What you are asked to do:
Using the data below, return the stretch from the line that contains "Наработка моточасов" through the line that contains "Patron dětí je charitativní", both included, exactly as it stands and nothing beyond it.

Data section:
>>

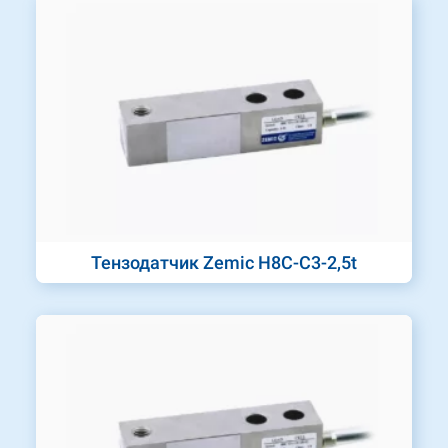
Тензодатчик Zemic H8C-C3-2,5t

<<
>>

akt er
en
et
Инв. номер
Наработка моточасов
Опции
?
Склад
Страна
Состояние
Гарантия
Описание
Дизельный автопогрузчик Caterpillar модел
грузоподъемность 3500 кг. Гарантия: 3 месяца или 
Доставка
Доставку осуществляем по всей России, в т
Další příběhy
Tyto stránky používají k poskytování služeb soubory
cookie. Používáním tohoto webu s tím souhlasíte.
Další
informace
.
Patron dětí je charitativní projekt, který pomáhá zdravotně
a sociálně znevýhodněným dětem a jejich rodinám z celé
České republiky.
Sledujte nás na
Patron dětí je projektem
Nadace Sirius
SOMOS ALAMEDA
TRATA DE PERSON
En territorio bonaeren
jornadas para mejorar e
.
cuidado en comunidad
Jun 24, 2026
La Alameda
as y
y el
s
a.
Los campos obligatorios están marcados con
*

<<

Response to the task:
Наработка моточасов
Опции
?
Склад
Страна
Состояние
Гарантия
Описание
Дизельный автопогрузчик Caterpillar модел
грузоподъемность 3500 кг. Гарантия: 3 месяца или 
Доставка
Доставку осуществляем по всей России, в т
Další příběhy
Tyto stránky používají k poskytování služeb soubory
cookie. Používáním tohoto webu s tím souhlasíte.
Další
informace
.
Patron dětí je charitativní projekt, který pomáhá zdravotně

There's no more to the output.